## Working data
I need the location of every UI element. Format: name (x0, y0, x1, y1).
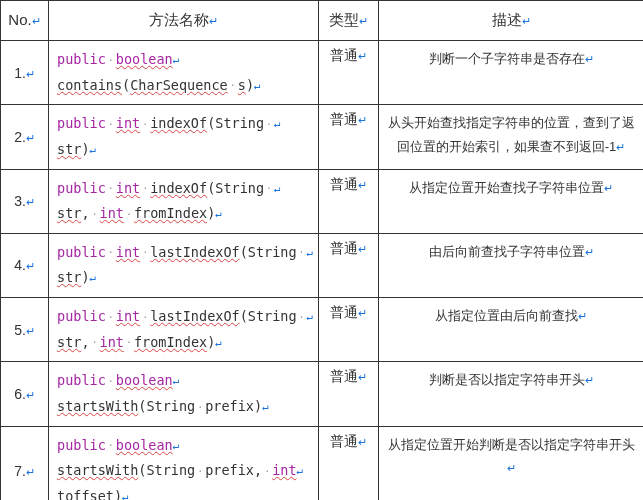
enter-icon: ↵ (209, 15, 218, 27)
method-type: 普通↵ (319, 362, 379, 426)
row-number: 5.↵ (1, 298, 49, 362)
method-type: 普通↵ (319, 105, 379, 169)
method-description: 判断一个子字符串是否存在↵ (379, 41, 644, 105)
method-type: 普通↵ (319, 298, 379, 362)
method-type: 普通↵ (319, 233, 379, 297)
table-body: 1.↵public·boolean↵contains(CharSequence·… (1, 41, 644, 501)
method-description: 从头开始查找指定字符串的位置，查到了返回位置的开始索引，如果查不到返回-1↵ (379, 105, 644, 169)
table-row: 4.↵public·int·lastIndexOf(String·↵str)↵普… (1, 233, 644, 297)
method-type: 普通↵ (319, 426, 379, 500)
method-signature: public·int·indexOf(String·↵str)↵ (49, 105, 319, 169)
row-number: 7.↵ (1, 426, 49, 500)
header-type: 类型↵ (319, 1, 379, 41)
method-description: 从指定位置开始判断是否以指定字符串开头↵ (379, 426, 644, 500)
method-signature: public·boolean↵startsWith(String·prefix,… (49, 426, 319, 500)
header-method: 方法名称↵ (49, 1, 319, 41)
table-row: 7.↵public·boolean↵startsWith(String·pref… (1, 426, 644, 500)
table-row: 2.↵public·int·indexOf(String·↵str)↵普通↵从头… (1, 105, 644, 169)
enter-icon: ↵ (32, 15, 41, 27)
row-number: 2.↵ (1, 105, 49, 169)
method-signature: public·boolean↵contains(CharSequence·s)↵ (49, 41, 319, 105)
method-type: 普通↵ (319, 41, 379, 105)
row-number: 6.↵ (1, 362, 49, 426)
header-desc: 描述↵ (379, 1, 644, 41)
method-signature: public·boolean↵startsWith(String·prefix)… (49, 362, 319, 426)
table-row: 5.↵public·int·lastIndexOf(String·↵str,·i… (1, 298, 644, 362)
row-number: 1.↵ (1, 41, 49, 105)
row-number: 3.↵ (1, 169, 49, 233)
enter-icon: ↵ (359, 15, 368, 27)
row-number: 4.↵ (1, 233, 49, 297)
method-description: 判断是否以指定字符串开头↵ (379, 362, 644, 426)
method-signature: public·int·lastIndexOf(String·↵str)↵ (49, 233, 319, 297)
table-row: 6.↵public·boolean↵startsWith(String·pref… (1, 362, 644, 426)
enter-icon: ↵ (522, 15, 531, 27)
table-row: 1.↵public·boolean↵contains(CharSequence·… (1, 41, 644, 105)
method-signature: public·int·lastIndexOf(String·↵str,·int·… (49, 298, 319, 362)
method-description: 从指定位置由后向前查找↵ (379, 298, 644, 362)
method-type: 普通↵ (319, 169, 379, 233)
method-signature: public·int·indexOf(String·↵str,·int·from… (49, 169, 319, 233)
method-description: 由后向前查找子字符串位置↵ (379, 233, 644, 297)
methods-table: No.↵ 方法名称↵ 类型↵ 描述↵ 1.↵public·boolean↵con… (0, 0, 643, 500)
header-no: No.↵ (1, 1, 49, 41)
table-row: 3.↵public·int·indexOf(String·↵str,·int·f… (1, 169, 644, 233)
header-row: No.↵ 方法名称↵ 类型↵ 描述↵ (1, 1, 644, 41)
method-description: 从指定位置开始查找子字符串位置↵ (379, 169, 644, 233)
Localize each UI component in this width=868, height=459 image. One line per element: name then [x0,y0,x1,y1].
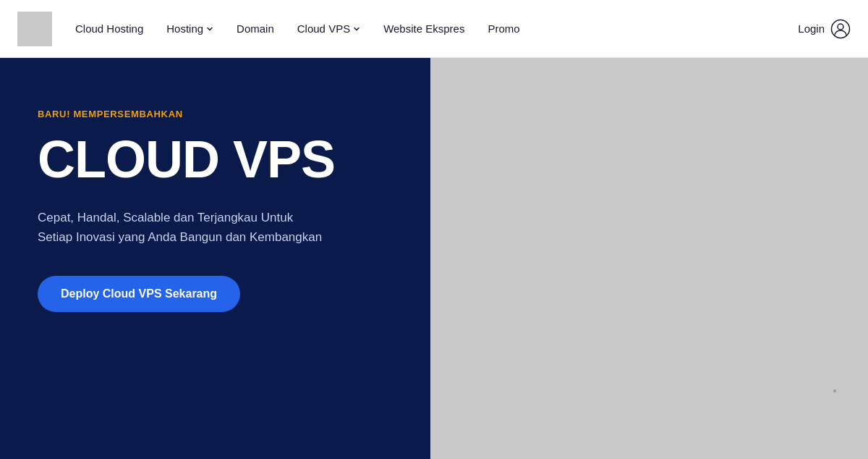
nav-hosting[interactable]: Hosting [166,22,213,35]
logo [17,12,52,46]
nav-promo[interactable]: Promo [488,22,519,35]
nav-domain[interactable]: Domain [237,22,274,35]
dot-decoration [833,389,836,392]
hero-badge: BARU! MEMPERSEMBAHKAN [38,109,393,119]
nav-links: Cloud Hosting Hosting Domain Cloud VPS W… [75,22,798,35]
hero-content: BARU! MEMPERSEMBAHKAN CLOUD VPS Cepat, H… [0,58,430,459]
svg-point-0 [832,20,850,38]
hero-section: BARU! MEMPERSEMBAHKAN CLOUD VPS Cepat, H… [0,58,868,459]
user-icon [830,19,851,39]
nav-cloud-vps[interactable]: Cloud VPS [297,22,360,35]
svg-point-1 [838,24,843,30]
login-button[interactable]: Login [798,19,851,39]
nav-cloud-hosting[interactable]: Cloud Hosting [75,22,143,35]
hero-image [430,58,868,459]
nav-website-ekspres[interactable]: Website Ekspres [383,22,464,35]
navbar: Cloud Hosting Hosting Domain Cloud VPS W… [0,0,868,58]
chevron-down-icon [353,25,360,33]
chevron-down-icon [206,25,213,33]
deploy-cta-button[interactable]: Deploy Cloud VPS Sekarang [38,276,240,312]
hero-title: CLOUD VPS [38,132,393,188]
hero-subtitle: Cepat, Handal, Scalable dan Terjangkau U… [38,208,385,247]
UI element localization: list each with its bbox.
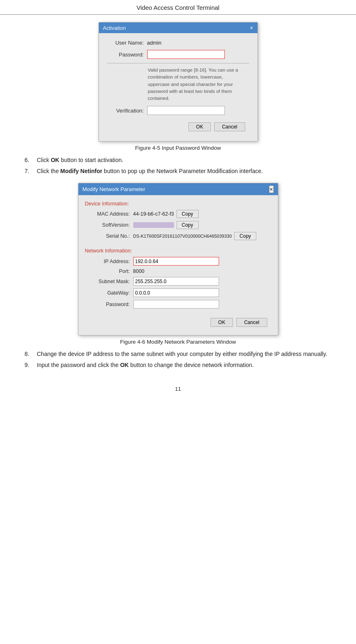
- ip-input[interactable]: [133, 257, 219, 266]
- step-7-num: 7.: [25, 167, 37, 176]
- subnet-input[interactable]: [133, 277, 219, 286]
- step-7-text: Click the Modify Netinfor button to pop …: [37, 167, 331, 176]
- mac-value: 44-19-b6-c7-62-f3: [133, 211, 174, 217]
- network-close-btn[interactable]: ×: [269, 185, 274, 193]
- step-7-bold: Modify Netinfor: [60, 168, 103, 174]
- soft-row: SoftVersion: Copy: [85, 221, 271, 229]
- gateway-label: GateWay:: [85, 290, 130, 296]
- step-8-num: 8.: [25, 350, 37, 358]
- verification-label: Verification:: [107, 108, 144, 114]
- step-6-bold: OK: [51, 157, 59, 163]
- password-row: Password:: [107, 50, 249, 59]
- mac-label: MAC Address:: [85, 211, 130, 217]
- subnet-row: Subnet Mask:: [85, 277, 271, 286]
- username-row: User Name: admin: [107, 40, 249, 46]
- soft-value: [133, 222, 174, 228]
- device-info-label: Device Information:: [85, 201, 271, 207]
- network-ok-btn[interactable]: OK: [210, 318, 233, 327]
- step-9-bold: OK: [120, 362, 129, 368]
- network-titlebar: Modify Network Parameter ×: [78, 183, 278, 195]
- page-number: 11: [0, 386, 356, 400]
- figure-5-container: Activation × User Name: admin Password: …: [25, 22, 331, 151]
- verification-input[interactable]: [147, 106, 225, 115]
- copy-serial-btn[interactable]: Copy: [234, 232, 256, 240]
- serial-label: Serial No.:: [85, 233, 130, 239]
- password-label: Password:: [107, 52, 144, 58]
- activation-title: Activation: [103, 25, 126, 31]
- copy-soft-btn[interactable]: Copy: [177, 221, 199, 229]
- net-password-row: Password:: [85, 300, 271, 308]
- step-9-text: Input the password and click the OK butt…: [37, 361, 331, 369]
- step-8: 8. Change the device IP address to the s…: [25, 350, 331, 358]
- serial-value: DS-K1T600SF20161107V010000CH6465039330: [133, 234, 232, 239]
- copy-mac-btn[interactable]: Copy: [177, 210, 199, 218]
- step-6-num: 6.: [25, 156, 37, 164]
- port-value: 8000: [133, 268, 145, 274]
- activation-cancel-btn[interactable]: Cancel: [214, 122, 245, 131]
- port-row: Port: 8000: [85, 268, 271, 274]
- ip-label: IP Address:: [85, 259, 130, 264]
- net-password-input[interactable]: [133, 300, 219, 308]
- network-cancel-btn[interactable]: Cancel: [236, 318, 267, 327]
- step-8-text: Change the device IP address to the same…: [37, 350, 331, 358]
- steps-list: 6. Click OK button to start activation. …: [25, 156, 331, 176]
- step-6: 6. Click OK button to start activation.: [25, 156, 331, 164]
- subnet-label: Subnet Mask:: [85, 279, 130, 284]
- step-7: 7. Click the Modify Netinfor button to p…: [25, 167, 331, 176]
- port-label: Port:: [85, 268, 130, 274]
- password-input[interactable]: [147, 50, 225, 59]
- network-title: Modify Network Parameter: [83, 186, 146, 192]
- figure-6-container: Modify Network Parameter × Device Inform…: [25, 183, 331, 345]
- mac-row: MAC Address: 44-19-b6-c7-62-f3 Copy: [85, 210, 271, 218]
- page-header: Video Access Control Terminal: [0, 0, 356, 15]
- net-password-label: Password:: [85, 302, 130, 307]
- activation-ok-btn[interactable]: OK: [188, 122, 211, 131]
- password-hint: Valid password range [8-16]. You can use…: [148, 67, 246, 102]
- network-footer: OK Cancel: [85, 315, 271, 331]
- figure-6-caption: Figure 4-6 Modify Network Parameters Win…: [120, 339, 236, 345]
- activation-body: User Name: admin Password: Valid passwor…: [99, 33, 257, 141]
- activation-footer: OK Cancel: [107, 119, 249, 135]
- serial-row: Serial No.: DS-K1T600SF20161107V010000CH…: [85, 232, 271, 240]
- step-6-text: Click OK button to start activation.: [37, 156, 331, 164]
- ip-row: IP Address:: [85, 257, 271, 266]
- username-value: admin: [147, 40, 161, 46]
- step-9: 9. Input the password and click the OK b…: [25, 361, 331, 369]
- activation-close-btn[interactable]: ×: [250, 25, 253, 31]
- activation-titlebar: Activation ×: [99, 23, 257, 33]
- figure-5-caption: Figure 4-5 Input Password Window: [135, 145, 221, 151]
- page-title: Video Access Control Terminal: [137, 4, 219, 11]
- network-dialog: Modify Network Parameter × Device Inform…: [78, 183, 278, 336]
- step-9-num: 9.: [25, 361, 37, 369]
- steps-after-list: 8. Change the device IP address to the s…: [25, 350, 331, 369]
- network-info-label: Network Information:: [85, 248, 271, 254]
- page-content: Activation × User Name: admin Password: …: [0, 22, 356, 369]
- network-body: Device Information: MAC Address: 44-19-b…: [78, 195, 278, 335]
- gateway-row: GateWay:: [85, 288, 271, 297]
- gateway-input[interactable]: [133, 288, 219, 297]
- activation-dialog: Activation × User Name: admin Password: …: [99, 22, 258, 142]
- verification-row: Verification:: [107, 106, 249, 115]
- username-label: User Name:: [107, 40, 144, 46]
- soft-label: SoftVersion:: [85, 222, 130, 228]
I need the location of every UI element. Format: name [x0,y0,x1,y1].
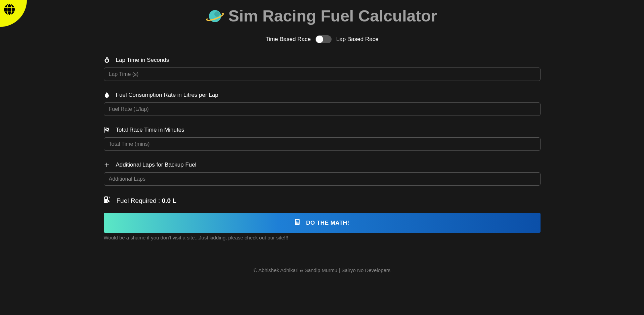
fuel-rate-group: Fuel Consumption Rate in Litres per Lap [104,92,541,116]
lap-time-label: Lap Time in Seconds [104,57,541,63]
gas-pump-icon [104,196,111,205]
page-title-text: Sim Racing Fuel Calculator [228,7,437,25]
lap-time-group: Lap Time in Seconds [104,57,541,81]
flag-checkered-icon [104,127,110,133]
plus-icon [104,162,110,168]
toggle-label-lap: Lap Based Race [336,36,379,43]
main-container: Sim Racing Fuel Calculator Time Based Ra… [100,0,544,276]
race-time-group: Total Race Time in Minutes [104,127,541,151]
language-corner-button[interactable] [0,0,27,27]
race-time-input[interactable] [104,137,541,151]
race-mode-toggle-row: Time Based Race Lap Based Race [104,35,541,43]
toggle-knob [316,36,323,43]
calculate-button[interactable]: DO THE MATH! [104,213,541,233]
footer-text: © Abhishek Adhikari & Sandip Murmu | Sai… [104,267,541,276]
result-row: Fuel Required : 0.0 L [104,196,541,205]
race-time-label: Total Race Time in Minutes [104,127,541,133]
additional-laps-label-text: Additional Laps for Backup Fuel [116,162,197,168]
planet-icon [207,8,223,24]
lap-time-label-text: Lap Time in Seconds [116,57,169,63]
fuel-rate-input[interactable] [104,102,541,116]
calculate-button-label: DO THE MATH! [306,220,349,226]
additional-laps-label: Additional Laps for Backup Fuel [104,162,541,168]
page-title: Sim Racing Fuel Calculator [104,7,541,25]
calculator-icon [295,219,300,227]
fuel-rate-label-text: Fuel Consumption Rate in Litres per Lap [116,92,218,98]
result-label: Fuel Required : [117,197,162,204]
result-value: 0.0 L [162,197,176,204]
toggle-label-time: Time Based Race [265,36,310,43]
additional-laps-input[interactable] [104,172,541,186]
additional-laps-group: Additional Laps for Backup Fuel [104,162,541,186]
globe-icon [4,4,15,16]
promo-link[interactable]: Would be a shame if you don't visit a si… [104,235,541,240]
stopwatch-icon [104,57,110,63]
lap-time-input[interactable] [104,68,541,81]
fuel-rate-label: Fuel Consumption Rate in Litres per Lap [104,92,541,98]
race-time-label-text: Total Race Time in Minutes [116,127,184,133]
droplet-icon [104,92,110,98]
race-mode-toggle[interactable] [315,35,332,43]
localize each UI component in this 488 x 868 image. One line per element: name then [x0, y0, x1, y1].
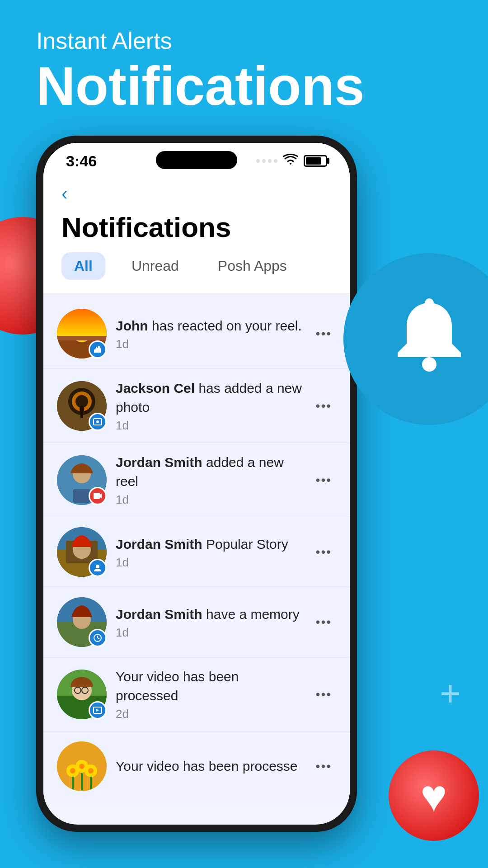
badge-like-1 [89, 340, 107, 359]
header-area: ‹ Notifications All Unread Posh Apps [43, 175, 350, 293]
avatar-container-3 [57, 455, 107, 505]
notif-item-1: John has reacted on your reel. 1d ••• [43, 299, 350, 369]
svg-rect-46 [81, 773, 83, 790]
more-button-6[interactable]: ••• [311, 683, 336, 706]
notif-text-1: John has reacted on your reel. [116, 316, 302, 335]
svg-rect-18 [73, 489, 91, 503]
notif-time-5: 1d [116, 626, 302, 640]
more-button-2[interactable]: ••• [311, 394, 336, 418]
status-time: 3:46 [66, 152, 97, 170]
svg-rect-45 [72, 777, 74, 790]
notif-content-4: Jordan Smith Popular Story 1d [116, 535, 302, 570]
battery-icon [304, 155, 327, 167]
phone-frame: 3:46 [36, 136, 357, 832]
avatar-container-1 [57, 309, 107, 359]
reel-icon [93, 491, 103, 501]
more-button-1[interactable]: ••• [311, 322, 336, 345]
notif-time-6: 2d [116, 707, 302, 721]
dynamic-island [156, 151, 237, 169]
notif-text-2: Jackson Cel has added a new photo [116, 379, 302, 417]
clock-icon [93, 633, 103, 643]
notif-item-7: Your video has been processe ••• [43, 731, 350, 801]
photo-icon [93, 417, 103, 427]
notif-text-3: Jordan Smith added a new reel [116, 453, 302, 491]
avatar-7 [57, 741, 107, 791]
badge-user-4 [89, 559, 107, 577]
svg-point-0 [422, 357, 436, 372]
badge-time-5 [89, 629, 107, 647]
badge-media-6 [89, 701, 107, 719]
notif-text-4: Jordan Smith Popular Story [116, 535, 302, 554]
notif-text-7: Your video has been processe [116, 757, 302, 776]
notif-content-6: Your video has been processed 2d [116, 667, 302, 721]
notif-time-1: 1d [116, 337, 302, 351]
notif-item-4: Jordan Smith Popular Story 1d ••• [43, 517, 350, 587]
notifications-list: John has reacted on your reel. 1d ••• [43, 294, 350, 806]
notif-content-3: Jordan Smith added a new reel 1d [116, 453, 302, 507]
svg-rect-19 [94, 493, 100, 499]
svg-point-24 [96, 565, 99, 568]
notif-item-3: Jordan Smith added a new reel 1d ••• [43, 443, 350, 517]
bg-title: Notifications [36, 59, 365, 113]
filter-tabs: All Unread Posh Apps [61, 252, 332, 284]
notif-text-5: Jordan Smith have a memory [116, 605, 302, 624]
svg-point-42 [70, 768, 75, 774]
more-button-4[interactable]: ••• [311, 540, 336, 564]
avatar-container-2 [57, 381, 107, 431]
background-text: Instant Alerts Notifications [36, 27, 365, 113]
notif-content-1: John has reacted on your reel. 1d [116, 316, 302, 351]
notif-time-2: 1d [116, 419, 302, 433]
svg-rect-7 [57, 309, 107, 336]
avatar-img-7 [57, 741, 107, 791]
badge-reel-3 [89, 487, 107, 505]
like-icon [93, 344, 103, 354]
more-button-7[interactable]: ••• [311, 755, 336, 778]
notif-time-4: 1d [116, 556, 302, 570]
tab-all[interactable]: All [61, 252, 105, 280]
more-button-5[interactable]: ••• [311, 610, 336, 634]
wifi-icon [283, 154, 298, 169]
svg-rect-13 [80, 412, 83, 418]
bg-subtitle: Instant Alerts [36, 27, 365, 54]
avatar-container-7 [57, 741, 107, 791]
more-button-3[interactable]: ••• [311, 468, 336, 492]
media-icon [93, 705, 103, 715]
notif-content-5: Jordan Smith have a memory 1d [116, 605, 302, 640]
notif-content-2: Jackson Cel has added a new photo 1d [116, 379, 302, 433]
svg-point-43 [79, 764, 84, 769]
svg-point-12 [80, 406, 84, 413]
svg-point-1 [425, 298, 434, 307]
notif-content-7: Your video has been processe [116, 757, 302, 776]
svg-line-30 [98, 638, 99, 639]
notif-text-6: Your video has been processed [116, 667, 302, 705]
notif-item-2: Jackson Cel has added a new photo 1d ••• [43, 369, 350, 443]
plus-decoration: + [440, 673, 461, 714]
avatar-container-5 [57, 597, 107, 647]
page-title: Notifications [61, 211, 332, 243]
tab-unread[interactable]: Unread [119, 252, 192, 280]
tab-posh-apps[interactable]: Posh Apps [205, 252, 300, 280]
badge-photo-2 [89, 413, 107, 431]
svg-rect-6 [57, 336, 107, 340]
bell-icon-large [384, 294, 474, 384]
svg-point-15 [96, 420, 99, 423]
avatar-container-4 [57, 527, 107, 577]
user-icon [93, 563, 103, 573]
svg-rect-47 [90, 777, 92, 790]
notif-item-6: Your video has been processed 2d ••• [43, 657, 350, 731]
phone-screen: 3:46 [43, 143, 350, 825]
status-icons [256, 154, 327, 169]
notif-item-5: Jordan Smith have a memory 1d ••• [43, 587, 350, 657]
avatar-container-6 [57, 670, 107, 719]
heart-circle-decoration: ♥ [389, 750, 479, 841]
svg-point-44 [88, 768, 94, 774]
notif-time-3: 1d [116, 493, 302, 507]
back-button[interactable]: ‹ [61, 184, 67, 204]
signal-icon [256, 159, 277, 163]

## Activity
Whenever the word "MEMPERSEMBAHKAN" occurs in a line of the listing above, return that line.

## Response below
hero-badge: BARU! MEMPERSEMBAHKAN [38,109,393,119]
hero-content: BARU! MEMPERSEMBAHKAN CLOUD VPS Cepat, H… [0,58,430,459]
hero-section: BARU! MEMPERSEMBAHKAN CLOUD VPS Cepat, H… [0,58,868,459]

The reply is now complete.